Background: Metabolic syndrome is increasingly prevalent in the pediatric population. To prevent an early onset, knowledge about its association with modifiable lifestyle factors is needed.
Objectives: To estimate the prevalence of the metabolic syndrome and examine its cross-sectional associations with physical activity and sedentary time.
Methods: Participants were 6009 children and adolescents from 8 studies of the International Children's Accelerometry Database. Physical activity and sedentary time were measured by accelerometer. Metabolic syndrome was defined based on International Diabetes Federation criteria. Logistic regression models adjusted for sex, age and monitor wear time were used to examine the associations between physical activity, sedentary time and the metabolic syndrome in each study and effect estimates were combined using random-effects meta-analysis.

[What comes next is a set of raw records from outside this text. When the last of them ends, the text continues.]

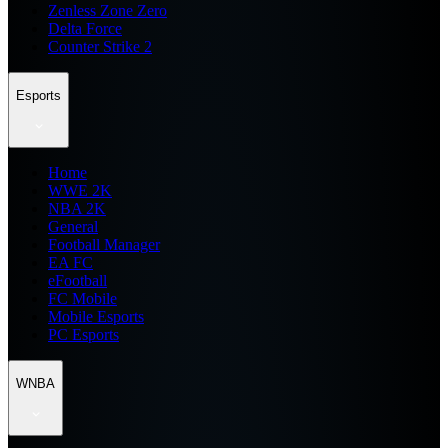
Zenless Zone Zero
Delta Force
Counter Strike 2
Esports
Home
WWE 2K
NBA 2K
General
Football Manager
EA FC
eFootball
FC Mobile
Mobile Esports
PC Esports
WNBA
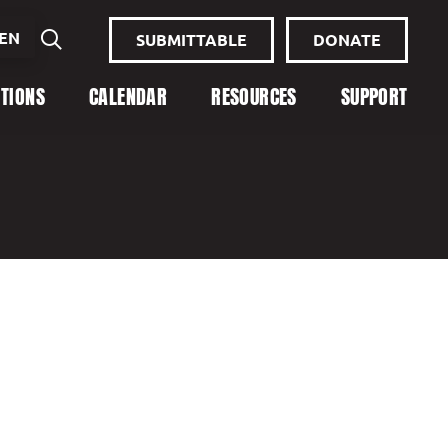
EN
SUBMITTABLE
DONATE
ITIONS
CALENDAR
RESOURCES
SUPPORT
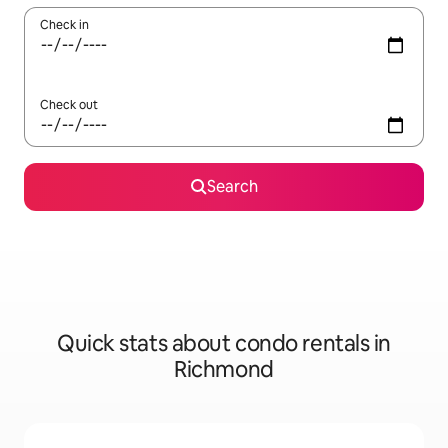
Check in
Check out
Search
Quick stats about condo rentals in
Richmond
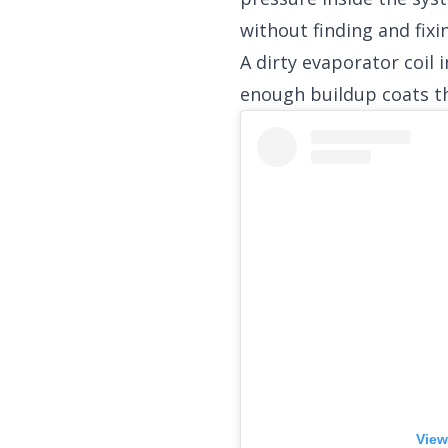
without finding and fixi
A dirty evaporator coil
enough buildup coats th
View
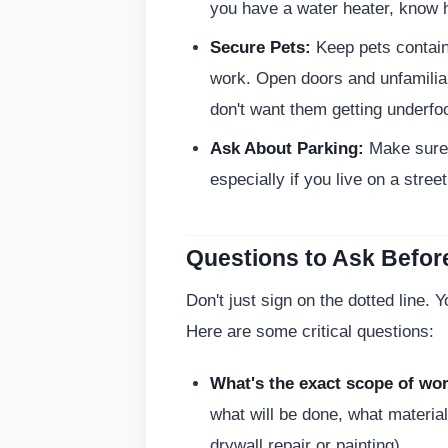
you have a water heater, know how
Secure Pets:
Keep pets contain
work. Open doors and unfamiliar
don't want them getting underfoo
Ask About Parking:
Make sure 
especially if you live on a street
Questions to Ask Befor
Don't just sign on the dotted line. 
Here are some critical questions:
What's the exact scope of wo
what will be done, what materia
drywall repair or painting).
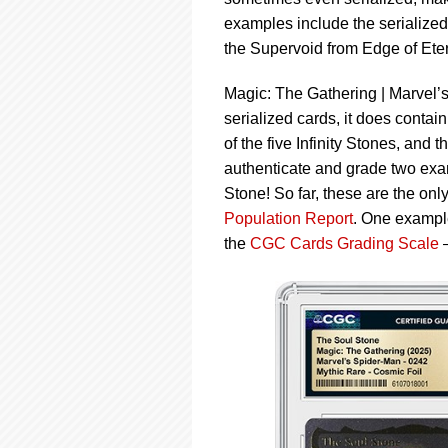
using
a
examples include the serialize
screen
the Supervoid from Edge of Eter
reader;
Press
Magic: The Gathering | Marvel’s
Control-
serialized cards, it does contai
F10
to
of the five Infinity Stones, and
open
authenticate and grade two examp
an
Stone! So far, these are the on
accessibility
Population Report
. One exampl
menu.
the
CGC Cards Grading Scale
—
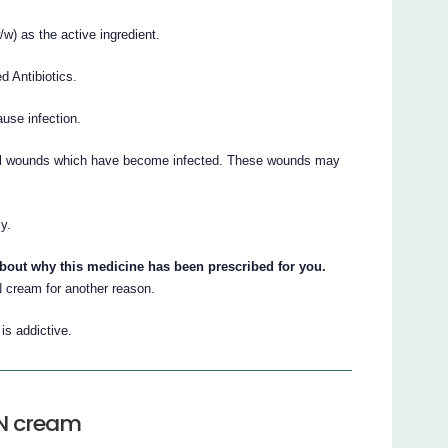
 as the active ingredient.
d Antibiotics.
ause infection.
l wounds which have become infected. These wounds may
y.
about why this medicine has been prescribed for you.
cream for another reason.
s addictive.
N cream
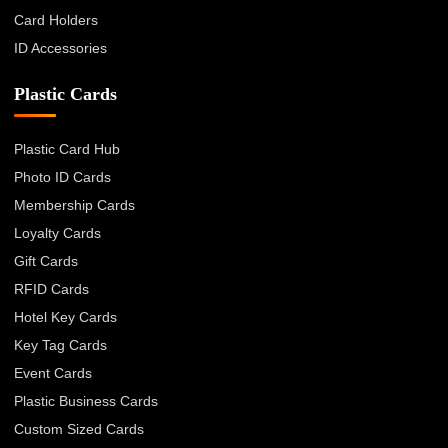
Card Holders
ID Accessories
Plastic Cards
Plastic Card Hub
Photo ID Cards
Membership Cards
Loyalty Cards
Gift Cards
RFID Cards
Hotel Key Cards
Key Tag Cards
Event Cards
Plastic Business Cards
Custom Sized Cards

Results: The overall prevalence of the metabolic syndrome was 2.9%. In crude models, a 10 min increase in moderate-to-vigorous intensity physical activity and vigorous-intensity physical activity were inversely associated with the metabolic syndrome [OR 0.88, 95% CI 0.82-0.94, OR 0.80, 95% CI 0.70-0.92]. One hour increase in sedentary time was positively associated with the metabolic syndrome [OR 1.28, 95% CI 1.13-1.45]. After adjustment for sedentary time, the association between moderate-to-vigorous-intensity physical activity and the metabolic syndrome remained significant [OR 0.91, 95% CI 0.84-0.99]. Sedentary time was not associated with the metabolic syndrome after adjustment for moderate-to-vigorous intensity physical activity [OR 1.14 95% CI 0.96-1.36].
Conclusions: Physical activity of at least moderate intensity but not sedentary time is independently associated with the metabolic syndrome.